◆ **MATERIAL PROVIDED**
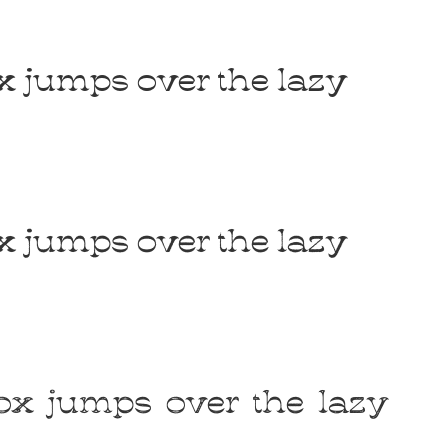
Uncategorized
x jumps over the lazy
Updates
x jumps over the lazy
ox jumps over the lazy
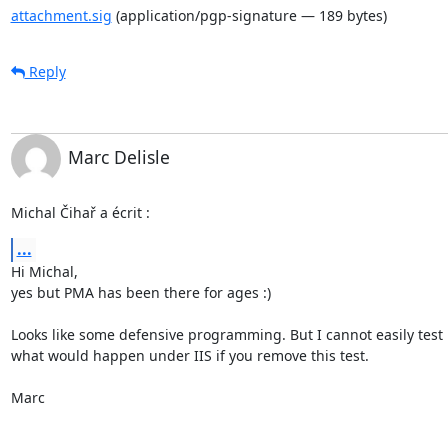
attachment.sig
(application/pgp-signature — 189 bytes)
Reply
Marc Delisle
Michal Čihař a écrit :
...
Hi Michal,

yes but PMA has been there for ages :)

Looks like some defensive programming. But I cannot easily test

what would happen under IIS if you remove this test.

Marc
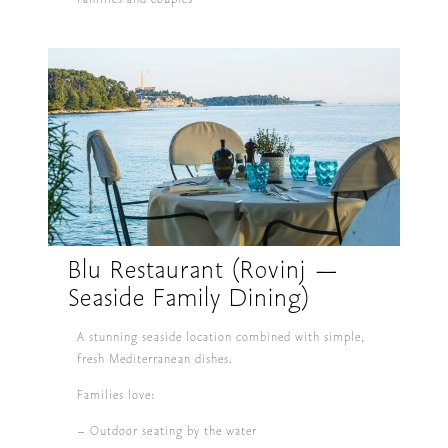
Blu Restaurant (Rovinj —
Seaside Family Dining)
A stunning seaside location combined with simple,
fresh Mediterranean dishes.
Families love:
– Outdoor seating by the water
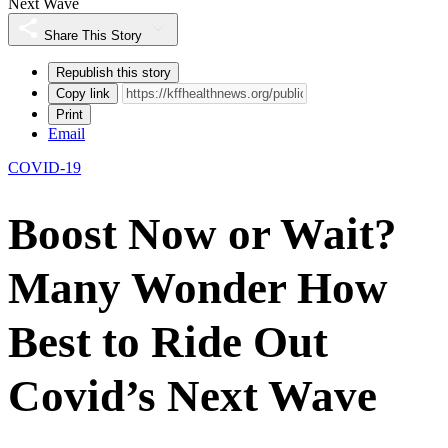
Next Wave
Share This Story
Republish this story
Copy link
Print
Email
COVID-19
Boost Now or Wait?
Many Wonder How
Best to Ride Out
Covid’s Next Wave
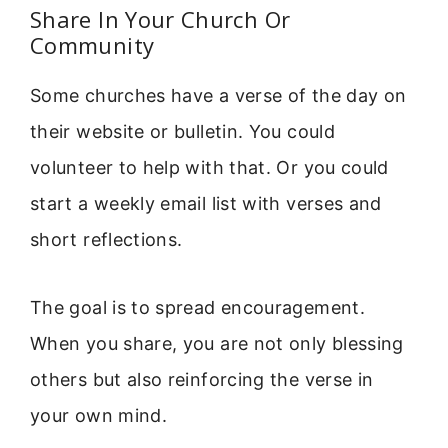
Share In Your Church Or
Community
Some churches have a verse of the day on
their website or bulletin. You could
volunteer to help with that. Or you could
start a weekly email list with verses and
short reflections.
The goal is to spread encouragement.
When you share, you are not only blessing
others but also reinforcing the verse in
your own mind.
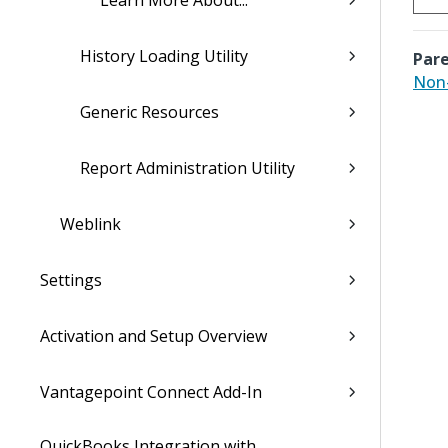
Learn More About...
History Loading Utility
Pare
Non
Generic Resources
Report Administration Utility
Weblink
Settings
Activation and Setup Overview
Vantagepoint Connect Add-In
QuickBooks Integration with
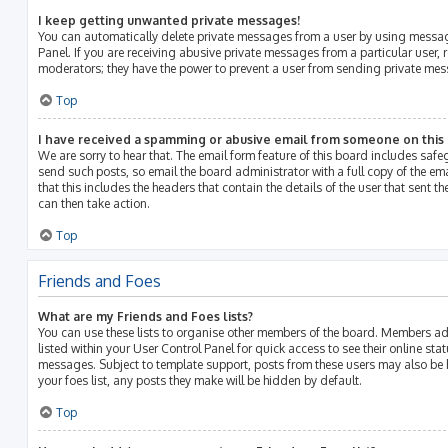
I keep getting unwanted private messages!
You can automatically delete private messages from a user by using messag
Panel. If you are receiving abusive private messages from a particular user, 
moderators; they have the power to prevent a user from sending private me
Top
I have received a spamming or abusive email from someone on this
We are sorry to hear that. The email form feature of this board includes saf
send such posts, so email the board administrator with a full copy of the emai
that this includes the headers that contain the details of the user that sent 
can then take action.
Top
Friends and Foes
What are my Friends and Foes lists?
You can use these lists to organise other members of the board. Members adde
listed within your User Control Panel for quick access to see their online st
messages. Subject to template support, posts from these users may also be h
your foes list, any posts they make will be hidden by default.
Top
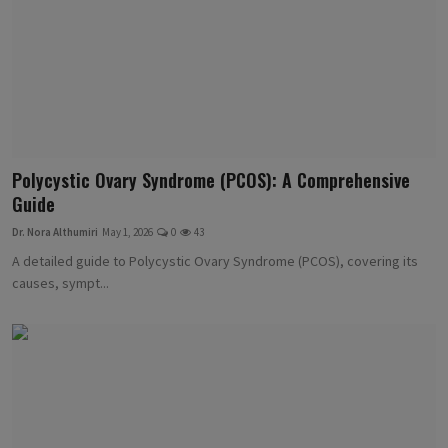
Polycystic Ovary Syndrome (PCOS): A Comprehensive
Guide
Dr. Nora Althumiri
May 1, 2026
0
43
A detailed guide to Polycystic Ovary Syndrome (PCOS), covering its
causes, sympt...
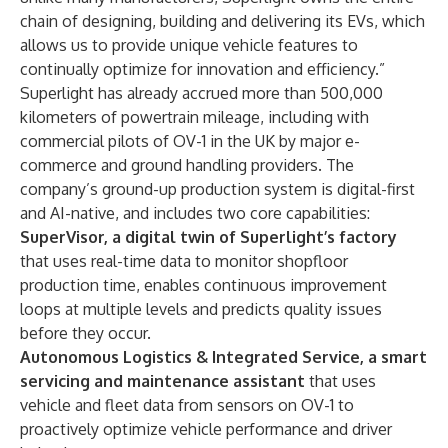
chain of designing, building and delivering its EVs, which
allows us to provide unique vehicle features to
continually optimize for innovation and efficiency.”
Superlight has already accrued more than 500,000
kilometers of powertrain mileage, including with
commercial pilots of OV-1 in the UK by major e-
commerce and ground handling providers. The
company’s ground-up production system is digital-first
and AI-native, and includes two core capabilities:
SuperVisor, a digital twin of Superlight’s factory
that uses real-time data to monitor shopfloor
production time, enables continuous improvement
loops at multiple levels and predicts quality issues
before they occur.
Autonomous Logistics & Integrated Service, a smart
servicing and maintenance assistant
that uses
vehicle and fleet data from sensors on OV-1 to
proactively optimize vehicle performance and driver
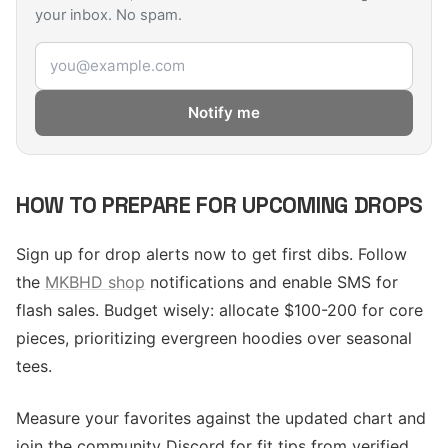
your inbox. No spam.
Email address
Notify me
HOW TO PREPARE FOR UPCOMING DROPS
Sign up for drop alerts now to get first dibs. Follow
the
MKBHD shop
notifications and enable SMS for
flash sales. Budget wisely: allocate $100-200 for core
pieces, prioritizing evergreen hoodies over seasonal
tees.
Measure your favorites against the updated chart and
join the community Discord for fit tips from verified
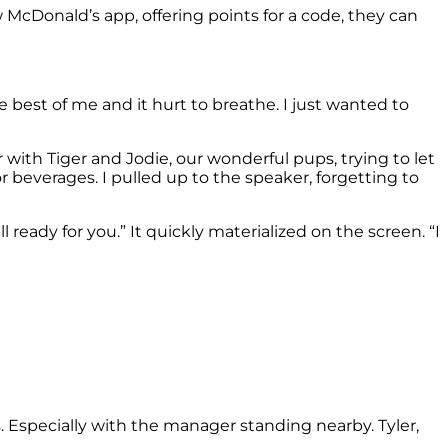
w McDonald’s app, offering points for a code, they can
 best of me and it hurt to breathe. I just wanted to
r with Tiger and Jodie, our wonderful pups, trying to let
 beverages. I pulled up to the speaker, forgetting to
ready for you.” It quickly materialized on the screen. “I
. Especially with the manager standing nearby. Tyler,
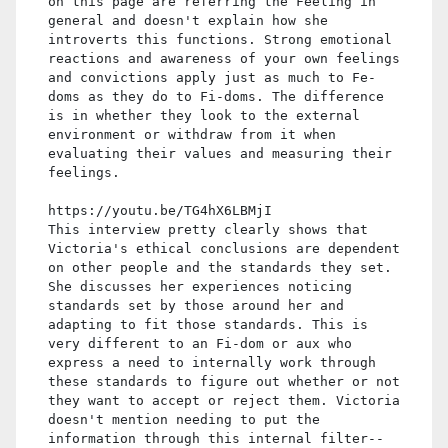
on this page are referring the Feeling in
general and doesn't explain how she
introverts this functions. Strong emotional
reactions and awareness of your own feelings
and convictions apply just as much to Fe-
doms as they do to Fi-doms. The difference
is in whether they look to the external
environment or withdraw from it when
evaluating their values and measuring their
feelings.
https://youtu.be/TG4hX6LBMjI
This interview pretty clearly shows that
Victoria's ethical conclusions are dependent
on other people and the standards they set.
She discusses her experiences noticing
standards set by those around her and
adapting to fit those standards. This is
very different to an Fi-dom or aux who
express a need to internally work through
these standards to figure out whether or not
they want to accept or reject them. Victoria
doesn't mention needing to put the
information through this internal filter--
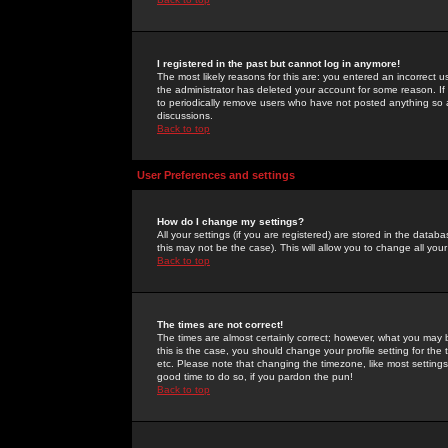
I registered in the past but cannot log in anymore!
The most likely reasons for this are: you entered an incorrect 
the administrator has deleted your account for some reason. If i
to periodically remove users who have not posted anything so a
discussions.
Back to top
User Preferences and settings
How do I change my settings?
All your settings (if you are registered) are stored in the databa
this may not be the case). This will allow you to change all your
Back to top
The times are not correct!
The times are almost certainly correct; however, what you may b
this is the case, you should change your profile setting for th
etc. Please note that changing the timezone, like most settings,
good time to do so, if you pardon the pun!
Back to top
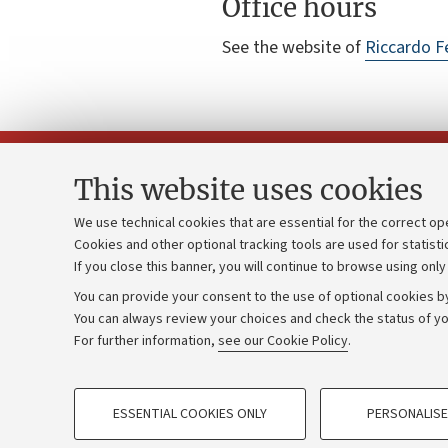
Office hours
See the website of
Riccardo F
This website uses cookies
We use technical cookies that are essential for the correct op
Cookies and other optional tracking tools are used for statisti
Strategic pl
Contacts and certified e-mail (PEC)
If you close this banner, you will continue to browse using only
University b
Administrative divisions
You can provide your consent to the use of optional cookies by
Donations
Work with us
You can always review your choices and check the status of yo
For further information,
see our Cookie Policy
.
Calls and co
Alumni community
PROFILING COOKIES - OPTIONAL
ESSENTIAL COOKIES ONLY
PERSONALISE
These cookies are used to analyse user browsing patterns, creat
©Copyright 2026 - ALMA MATER STUD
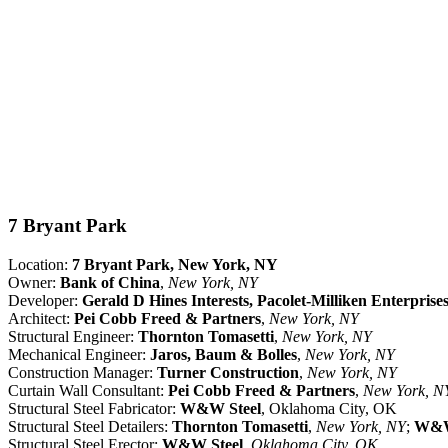
7 Bryant Park
Location:
7 Bryant Park, New York, NY
Owner:
Bank of China
,
New York, NY
Developer:
Gerald D Hines Interests, Pacolet-Milliken Enterprises
Architect:
Pei Cobb Freed & Partners
,
New York, NY
Structural Engineer:
Thornton Tomasetti
,
New York, NY
Mechanical Engineer:
Jaros, Baum & Bolles
,
New York, NY
Construction Manager:
Turner Construction
,
New York, NY
Curtain Wall Consultant:
Pei Cobb Freed & Partners
,
New York, N
Structural Steel Fabricator:
W&W Steel
, Oklahoma City, OK
Structural Steel Detailers:
Thornton Tomasetti
,
New York, NY
;
W&W
Structural Steel Erector:
W&W Steel
,
Oklahoma City, OK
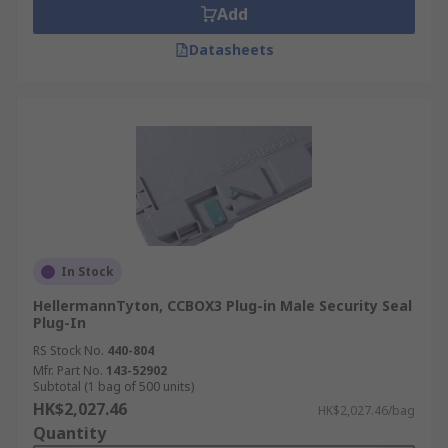
Add
Datasheets
In Stock
HellermannTyton, CCBOX3 Plug-in Male Security Seal
Plug-In
RS Stock No.
440-804
Mfr. Part No.
143-52902
Subtotal (1 bag of 500 units)
HK$2,027.46
HK$2,027.46/bag
Quantity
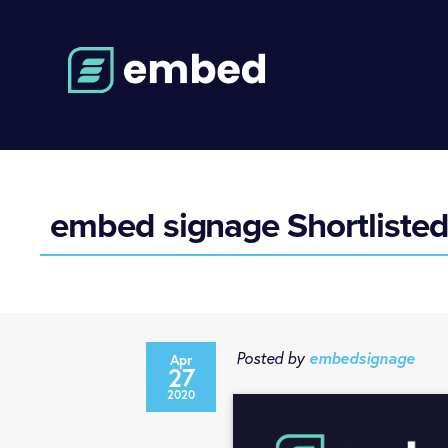
embed signage Shortliste
Posted by
embedsignage
Apr
27
2020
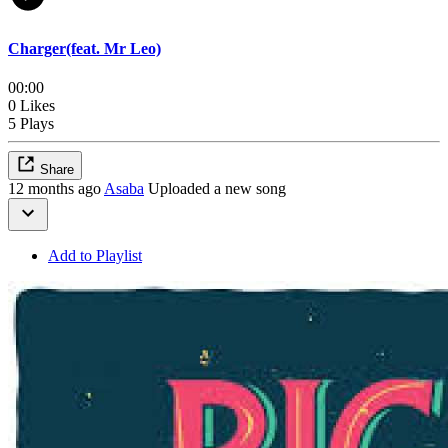
Charger(feat. Mr Leo)
00:00
0 Likes
5 Plays
Share
12 months ago
Asaba
Uploaded a new song
Add to Playlist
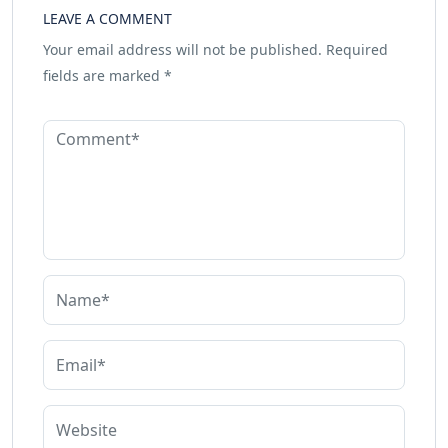
LEAVE A COMMENT
Your email address will not be published.
Required
fields are marked
*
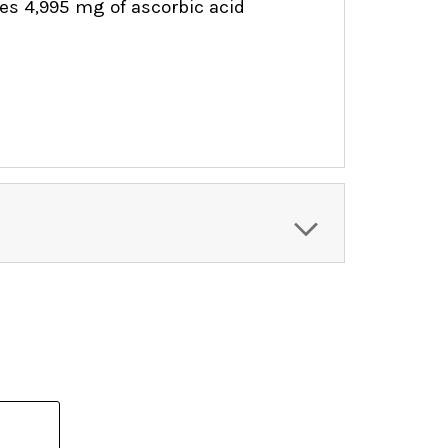
ides 4,995 mg of ascorbic acid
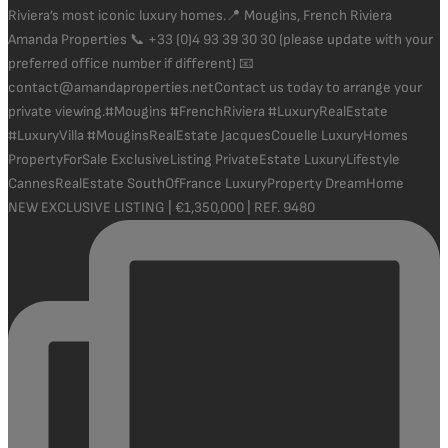
NEW EXCLUSIVE LISTING | €1,350,000 | REF. 9480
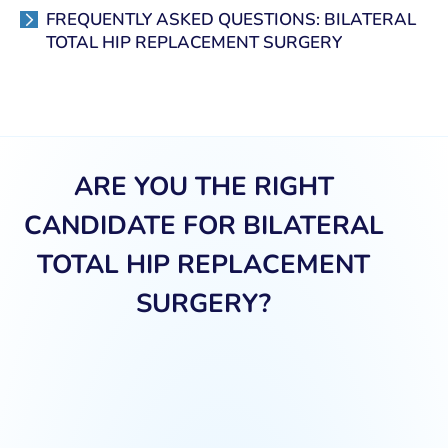
FREQUENTLY ASKED QUESTIONS: BILATERAL
TOTAL HIP REPLACEMENT SURGERY
ARE YOU THE RIGHT
CANDIDATE FOR BILATERAL
TOTAL HIP REPLACEMENT
SURGERY?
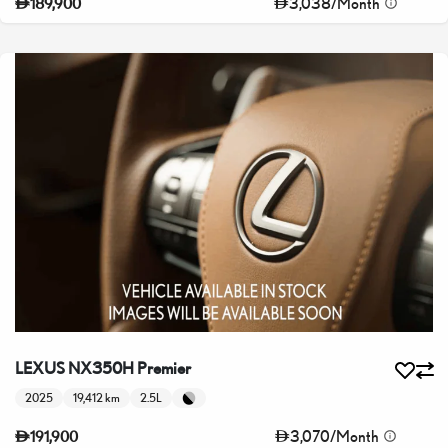
3,038
/
Month
189,900
LEXUS NX350H Premier
2025
19,412 km
2.5L
3,070
/
Month
191,900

◆ **INSTRUCTIONS FOR THE TASK**
When the entries above show the word "case" in a line, copy that line out.

◆ **OUTPUT BELOW**
this may not be the case). This will allow you to change all your
this is the case, you should change your profile setting for th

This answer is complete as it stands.